自転車・中村輪夢 夢の続きはパリで!初代王者ならず5位「借りを返したい」

 「東京五輪・自転車・男子BMXフリースタイル・パーク・決勝」(1日、有明アーバンスポーツパーク)

 男子パーク決勝が行われ、中村輪夢(19)=ウイングアーク1st=は85・10点で5位に終わり、メダル獲得はならなかった。世界王者のマーティン(オーストラリア)が93・30点で金メダル。

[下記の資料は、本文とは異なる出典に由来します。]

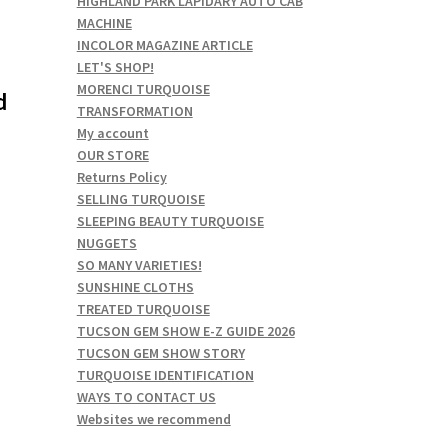
HIGHLAND PARK LAPIDARY AUTO CAB
MACHINE
INCOLOR MAGAZINE ARTICLE
LET'S SHOP!
MORENCI TURQUOISE
d
TRANSFORMATION
My account
OUR STORE
Returns Policy
SELLING TURQUOISE
SLEEPING BEAUTY TURQUOISE
NUGGETS
SO MANY VARIETIES!
SUNSHINE CLOTHS
TREATED TURQUOISE
TUCSON GEM SHOW E-Z GUIDE 2026
TUCSON GEM SHOW STORY
TURQUOISE IDENTIFICATION
WAYS TO CONTACT US
Websites we recommend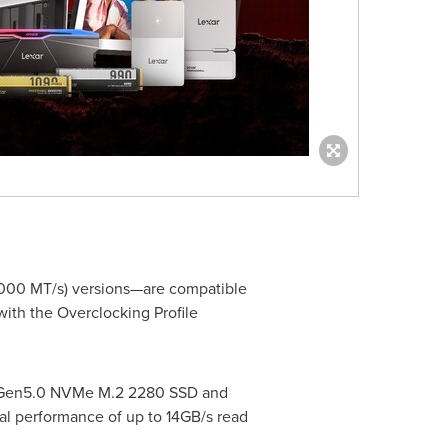
000 MT/s) versions—are compatible
ith the Overclocking Profile
Ie Gen5.0 NVMe M.2 2280 SSD and
l performance of up to 14GB/s read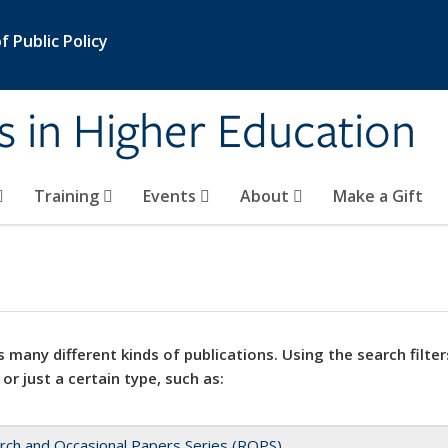
 Public Policy
s in Higher Education
Training
Events
About
Make a Gift
 many different kinds of publications. Using the search filter
 or just a certain type, such as:
rch and Occasional Papers Series (ROPS)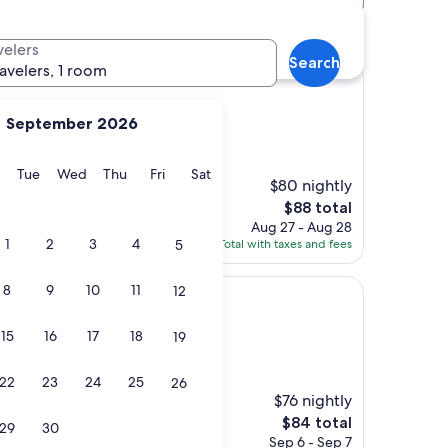
velers
Search
ravelers, 1 room
September 2026
 6.3 mi from Kingston
y
Monday
Tuesday
Wednesday
Thursday
Friday
Saturday
Tue
Wed
Thu
Fri
Sat
$80 nightly
upportive of family
The
walk and drive from!"
$88 total
price
Aug 27 - Aug 28
is
1
2
3
4
5
Total with taxes and fees
$88
8
9
10
11
12
15
16
17
18
19
)
22
23
24
25
26
$76 nightly
wanted a weekend
The
 what a view"
$84 total
29
30
price
Sep 6 - Sep 7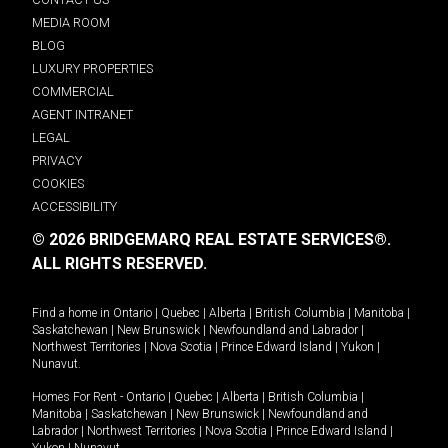
MEDIA ROOM
BLOG
LUXURY PROPERTIES
COMMERCIAL
AGENT INTRANET
LEGAL
PRIVACY
COOKIES
ACCESSIBILITY
© 2026 BRIDGEMARQ REAL ESTATE SERVICES®.
ALL RIGHTS RESERVED.
Find a home in
Ontario
|
Quebec
|
Alberta
|
British Columbia
|
Manitoba
|
Saskatchewan
|
New Brunswick
|
Newfoundland and Labrador
|
Northwest Territories
|
Nova Scotia
|
Prince Edward Island
|
Yukon
|
Nunavut
.
Homes For Rent -
Ontario
|
Quebec
|
Alberta
|
British Columbia
|
Manitoba
|
Saskatchewan
|
New Brunswick
|
Newfoundland and
Labrador
|
Northwest Territories
|
Nova Scotia
|
Prince Edward Island
|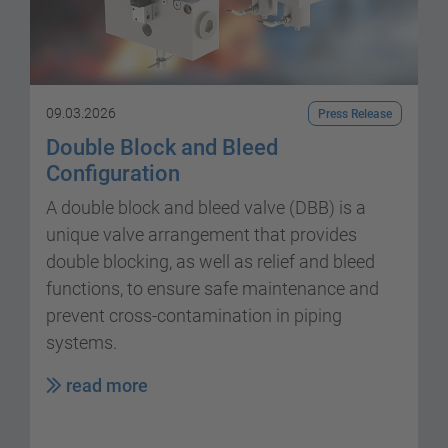
09.03.2026
Press Release
Double Block and Bleed
Configuration
A double block and bleed valve (DBB) is a
unique valve arrangement that provides
double blocking, as well as relief and bleed
functions, to ensure safe maintenance and
prevent cross-contamination in piping
systems.
read more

 初めての五輪の夢は、少し苦い経験となった。9人中8番手で登場した中村は、1本目から予告していた新技に挑戦したものの、着地の際に両足をついてしまって72・20点で6位。「あそこでミスるとは思わなかった。マジか!って感じで」。その焦りも影響したのか、攻めるしかない2本目は新技に成功したものの、本領を発揮できず、メダル圏内の90点台には及ばなかった。

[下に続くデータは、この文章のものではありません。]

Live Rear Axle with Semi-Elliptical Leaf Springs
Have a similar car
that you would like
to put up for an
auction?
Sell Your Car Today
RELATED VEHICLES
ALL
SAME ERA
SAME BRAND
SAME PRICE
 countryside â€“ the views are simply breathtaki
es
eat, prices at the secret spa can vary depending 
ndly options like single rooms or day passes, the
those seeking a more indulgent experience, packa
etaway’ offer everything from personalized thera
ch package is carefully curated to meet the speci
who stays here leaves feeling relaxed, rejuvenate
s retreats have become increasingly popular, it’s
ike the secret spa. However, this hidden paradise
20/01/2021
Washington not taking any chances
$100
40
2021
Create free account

 「自分の力が出しきれなかったので悔しい」と首をかしげ、「絶対にいけるという自信を持っていたけど、もっともっと練習しなあかん」と、五輪に向けて金髪に染めた頭をかいた。

 自転車の部品である「リム」が由来で「輪夢(りむ)」と名付けられた日本の若き第一人者。昨年9月には左足かかとを骨折する大ケガもあった。手術を経て、約3カ月自転車に乗れなかった。夢舞台にはたどりついたが、足の痛みで大会前1週間は思うように練習できず、痛み止めを飲んで出場した。

 「調子はよかった。単純に力不足かな」

 初の五輪を終えて「もっともっとBMXが注目されたらいい」と中村。3年後のパリ大会については「また結果を残して、出られればこの借りを返したい」と誓った。まだ19歳。夢は持ち越しとなった。